DealLawyers.com Blog

July 17, 2019

Reverse Mergers: “SPACs – The Final Frontier”

It’s been 50 years since Apollo 11, and now it looks like the prospect of space tourism is finally on the horizon.  Personally, I don’t think I’m built for it. I’ve found that the harnesses on some roller coasters at Cedar Point aren’t designed for – ahem – athletic builds like mine, and I can’t imagine that I’d have better luck with whatever harness Richard Branson intends to use to strap people into their seats on his spaceship.

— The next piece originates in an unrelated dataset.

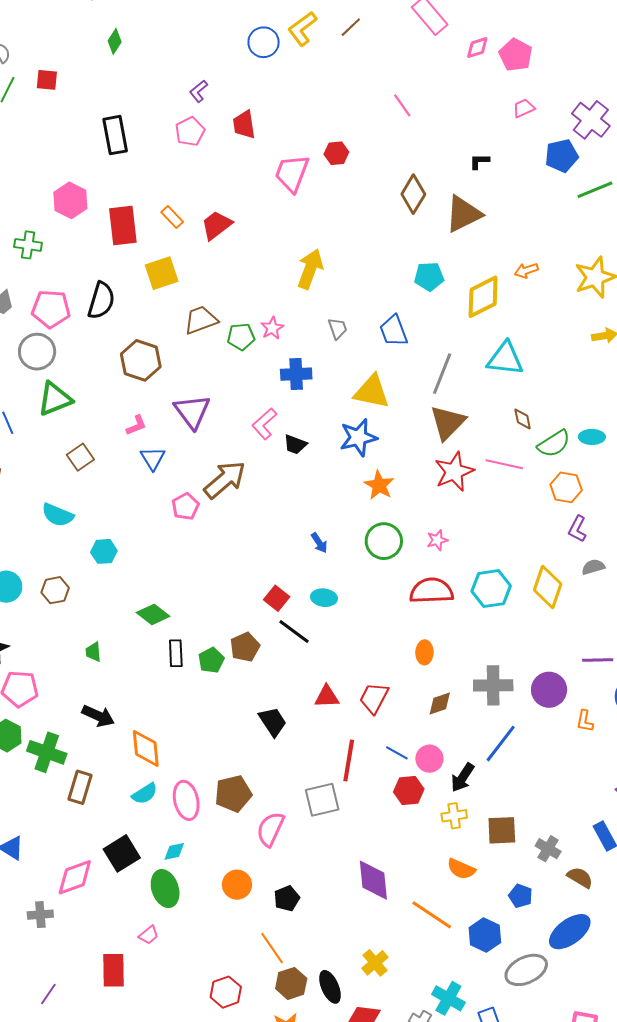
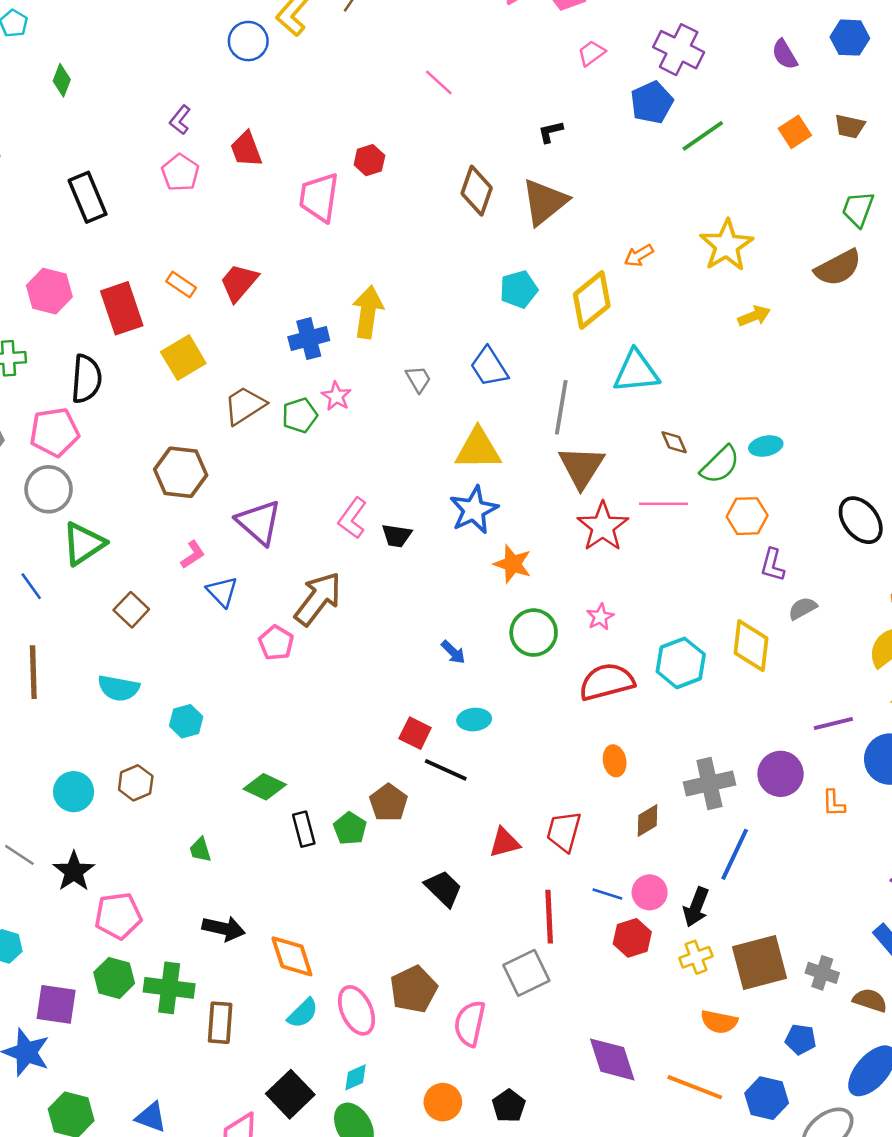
black semicircle: (101, 301) -> (86, 379), moved
blue cross: (296, 374) -> (309, 339), moved
brown square: (502, 830) -> (759, 962), size x1.4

While I may not be in the market for a ride on a rocket, other people are excited enough about Branson’s prospects to permit his company, Virgin Galactic, to plan to go public in a deal that values the business at $1.5 billion. This Pitchbook article discusses the transaction, which will be accomplished in a very unorthodox way for such a high-profile deal – a reverse merger with a SPAC. Here’s an excerpt:

Virgin Galactic and tycoon Richard Branson are planning to take their promise of space tourism to the public markets—with a little help from Social Capital and founder Chamath Palihapitiya. A special-purpose acquisition company called Social Capital Hedosophia has agreed to purchase a stake of up to 49% in Virgin Galactic at an enterprise value of $1.5 billion, with Palihapitiya contributing $100 million and taking over as chairman of the newly combined entity. Social Capital Hedosophia will put about $800 million into the deal, according to The Wall Street Journal, a bet on Virgin Galactic’s ability to safely send earthlings into the stratosphere—and, of course, bring them back.

Reverse mergers  with public shells have long been the go-to route to public status for microcaps peddling cancer cures & cold fusion. More recently, they’ve been used as a quick way to investors’ wallets by participants in the so-called  “China Hustle.” While legitimate companies have successfully gone public through reverse mergers, the deal structure had been abused enough that the SEC saw fit to issue an investor bulletin on it back in 2011.

But in recent years, VCs & private equity players have entered the game and have sponsored their own SPACs. Reverse merger deals like the one Virgin Galactic & Social Capital are working on suggest that the credibility that these financial sponsors add may make this route to the public markets more attractive to real companies than it has been in the past.